■ **WHAT IS BEING ASKED**
The expected answer is the full listing, repeated exactly and free of images.

■ **DATASET SECTION**
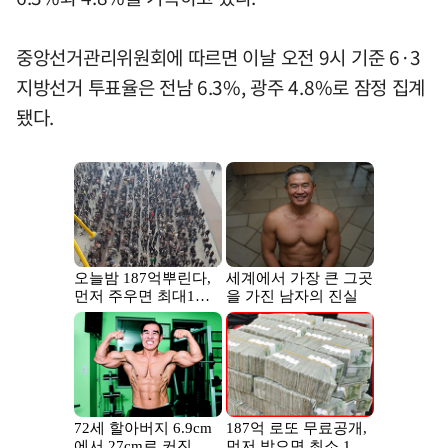
중앙선거관리위원회에 따르면 이날 오전 9시 기준 6·3
지방선거 투표율은 전남 6.3%, 광주 4.8%로 잠정 집계
됐다.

■ **RESPONSE**
중앙선거관리위원회에 따르면 이날 오전 9시 기준 6·3
지방선거 투표율은 전남 6.3%, 광주 4.8%로 잠정 집계
됐다.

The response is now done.